__TASK TO CARRY OUT__:
For the entries that follow, produce an exact copy with no pictures in it.

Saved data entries
************
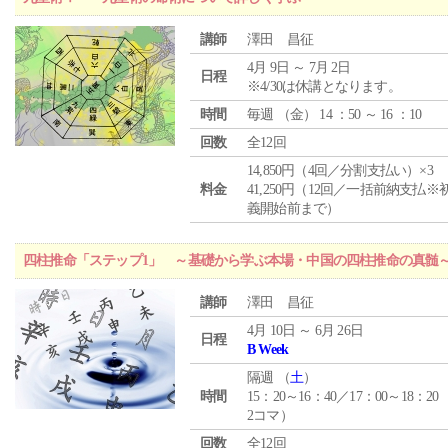
講師
澤田 昌征
4月 9日 ～ 7月 2日
日程
※4/30は休講となります。
時間
毎週 （
金
） 14 ：50 ～ 16 ：10
回数
全12回
14,850円（4回／分割支払い）×3
料金
41,250円（12回／一括前納支払※
義開始前まで）
四柱推命「ステップ1」 ～基礎から学ぶ本場・中国の四柱推命の真髄
講師
澤田 昌征
4月 10日 ～ 6月 26日
日程
B Week
隔週 （
土
）
時間
15：20～16：40／17：00～18：20
2コマ）
回数
全12回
************
__WRITTEN ANSWER__:
講師
澤田 昌征
4月 9日 ～ 7月 2日
日程
※4/30は休講となります。
時間
毎週 （
金
） 14 ：50 ～ 16 ：10
回数
全12回
14,850円（4回／分割支払い）×3
料金
41,250円（12回／一括前納支払※
義開始前まで）
四柱推命「ステップ1」 ～基礎から学ぶ本場・中国の四柱推命の真髄
講師
澤田 昌征
4月 10日 ～ 6月 26日
日程
B Week
隔週 （
土
）
時間
15：20～16：40／17：00～18：20
2コマ）
回数
全12回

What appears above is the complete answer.